Epa, ela estava me chamando de amor em público?

— De quem você tá falando, Dê?

— Maria é uma versão tosca do irmão mais velho. Manipuladora, inteligente, egocêntrica como só um Cebola consegue ser. Cresceu ouvindo todas as histórias do irmãozinho bugado dela. Quem era a única pessoa no mundo que metia medo no Cebola?

— A Mônica?

— Claro que não, estrupício! Se Cebola tivesse medo da Mônica, não teria passado toda a vida desafiando a garota! Pensa, Xaveco, pensaAaah!

Pulamos no lugar. Há quanto tempo Mauro estava ali? Inferno, o homem parecia uma assombração, precisava ter um sino no pescoço!

— Um sino não adiantaria se eu não quisesse, Xavier.

Opa.

Mauro virou-se pra ela, um pouco menos soturno. — É mesmo uma boa ideia, Denise. Vão atrás dele, temos alguns preparativos a fazer. Discutimos o resto depois. Nos esperem um pouco aqui.

— Vocês não vêm junto até o... — Mauro a interrompeu com suavidade.

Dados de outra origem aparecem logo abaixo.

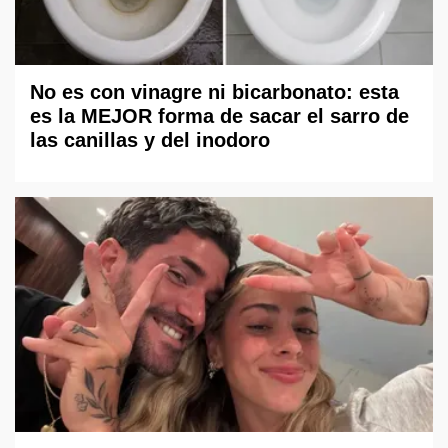
No es con vinagre ni bicarbonato: esta
es la MEJOR forma de sacar el sarro de
las canillas y del inodoro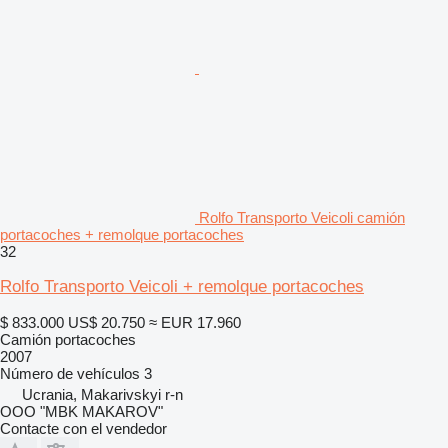
Rolfo Transporto Veicoli camión
portacoches + remolque portacoches
32
Rolfo Transporto Veicoli + remolque portacoches
$ 833.000
US$ 20.750
≈ EUR 17.960
Camión portacoches
2007
Número de vehículos
3
Ucrania, Makarivskyi r-n
OOO "MBK MAKAROV"
Contacte con el vendedor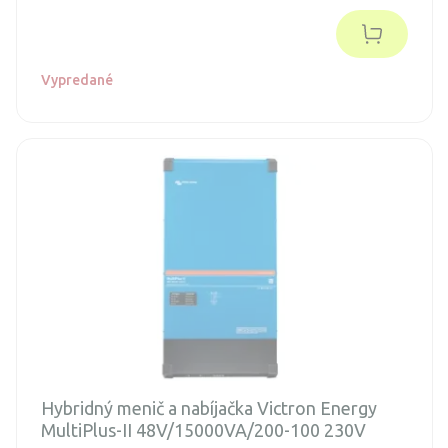
zdroja napätia.
Vypredané
Hybridný menič a nabíjačka Victron Energy
MultiPlus-II 48V/15000VA/200-100 230V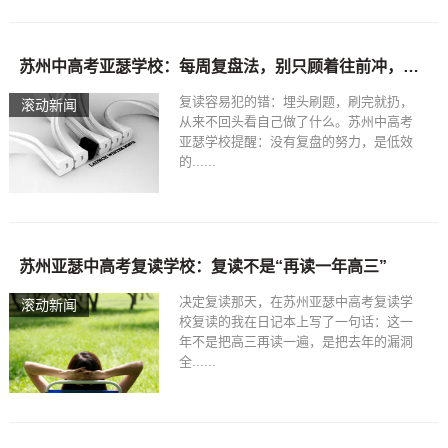
苏州中高考亚瑟学校：每周复盘法，别只顾着往前冲，忘了回头看
复读容易犯的错：埋头刷题，刷完就扔，
滚动新闻
从来不回头看自己做了什么。苏州中高考
亚瑟学校提醒：没有复盘的努力，是低效
的......
苏州亚瑟中高考复读学校：复读不是“再读一年高三”
决定复读那天，在苏州亚瑟中高考复读学
滚动新闻
校复读的我在日记本上写了一句话：这一
年不是把高三再读一遍，是把去年的漏洞
全......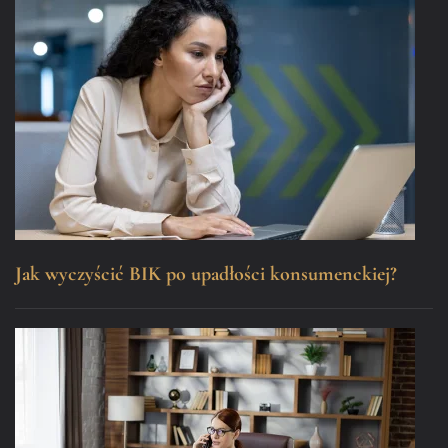
Jak wyczyścić BIK po upadłości konsumenckiej?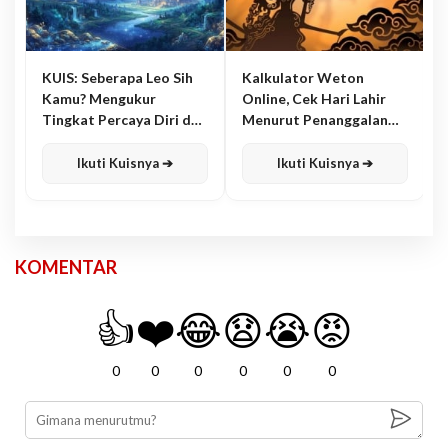
KUIS: Seberapa Leo Sih
Kalkulator Weton
Kamu? Mengukur
Online, Cek Hari Lahir
Tingkat Percaya Diri dan
Menurut Penanggalan
Karisma
Jawa
Ikuti Kuisnya ➔
Ikuti Kuisnya ➔
KOMENTAR
👍
❤️
😂
😧
😭
😡
0
0
0
0
0
0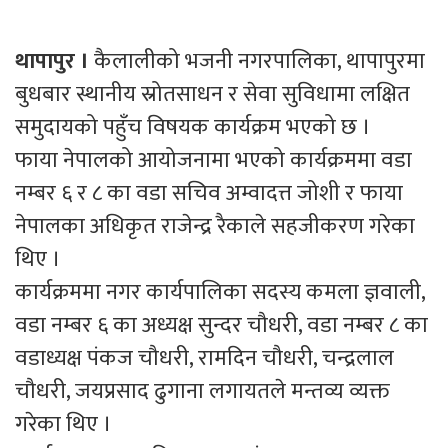
थापापुर ।
कैलालीको भजनी नगरपालिका, थापापुरमा
बुधबार स्थानीय स्रोतसाधन र सेवा सुविधामा लक्षित
समुदायको पहुँच विषयक कार्यक्रम भएको छ ।
फाया नेपालको आयोजनामा भएको कार्यक्रममा वडा
नम्बर ६ र ८ का वडा सचिव अम्वादत्त जोशी र फाया
नेपालका अधिकृत राजेन्द्र रैकाले सहजीकरण गरेका
थिए ।
कार्यक्रममा नगर कार्यपालिका सदस्य कमला ज्ञवाली,
वडा नम्बर ६ का अध्यक्ष सुन्दर चौधरी, वडा नम्बर ८ का
वडाध्यक्ष पंकज चौधरी, रामदिन चौधरी, चन्द्रलाल
चौधरी, जयप्रसाद ढुगाना लगायतले मन्तव्य व्यक्त
गरेका थिए ।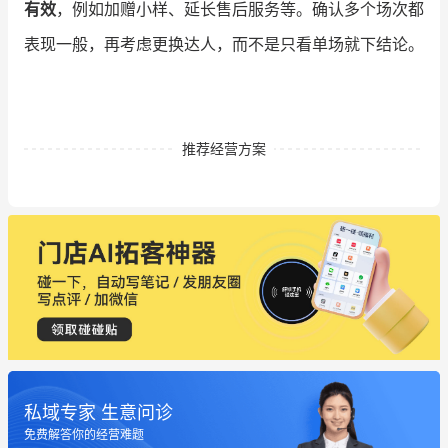
有效
，例如加赠小样、延长售后服务等。确认多个场次都
表现一般，再考虑更换达人，而不是只看单场就下结论。
推荐经营方案
私域专家 生意问诊
这个营销策划案例推荐大家看一下
免费解答你的经营难题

— Cebola não está bem. Encontrar aquele homem agora poderia fazê-lo demolir tudo num raio de quilômetros. Inclusive vocês.

— Se você viesse, nossa-

— Não vou a lugar nenhum sem o Cebola. E muito menos passar diante do túmulo do tio antes de enfrentar a garota. Hoje à noite vocês vão nos contar tudo que souberem sobre aquele grupo. Preciso explicar a vocês sobre a rota a seguir, aquele lado da floresta não é seguro pra humanos. E Denise...

— O que é?

— A primeira coisa que sua mestra deveria ter te ensinado é que nomes têm poder. Pare de dizer nomes de quem você não quer chamar a atenção. E, pelas Damas da Luz e das Trevas, PAREM de discutir seus planos em lugar aberto. Já tenho muito o que fazer, não posso ficar bloqueando feitiços de rastreamento a cada cinco minutos.